Modern American tort law keeps the scales of justice balanced between the average citizen and those with money and power. The foundation of tort law is the simple principle that every person or corporation owes a duty of reasonable care to others. If they act carelessly and cause harm, they must compensate the victim of their carelessness for the injury they caused. The principle is so obviously fair that most Americans recognize and support it. Personal injury lawsuits have led to the removal of dangerous products from the marketplace and have forced manufacturers to pay more attention to safety. Lawsuits have resulted in the placement of warnings on many products that have prevented inummerable deaths and injuries.

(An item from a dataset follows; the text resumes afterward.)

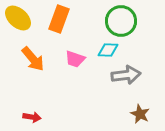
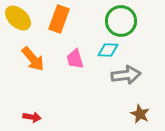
pink trapezoid: rotated 55 degrees clockwise
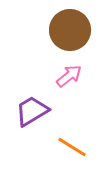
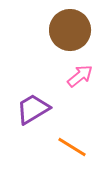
pink arrow: moved 11 px right
purple trapezoid: moved 1 px right, 2 px up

Tort law has evolved as our society has evolved. Modern tort law began during the industrial revolution as it was recognized that allowing businesses to engage in dangerous practices to enhance profits, with no remedy for the victims of their negligence, was unfair and socially destructive. Today, a coalition of medical, business, and insurance lobbies, want to reduce the rights of the average citizen so that their members can increase profits without accountability. These “tort reform” salesmen for “tort reform” are not reformers at all. They want to destroy rights that are necessary for elemental fairness – rights that evolved over the course of a century.
The tort system is not unchangable, nor should it be, but the basics must remain. An injured individual should be compensated if he is harmed by another’s negligence. Juries should decide fault and compensation. These basics are essential to civil justice. Anyone who brings a legitimate personal injury case is invoking a great American institution and should be proud to do so.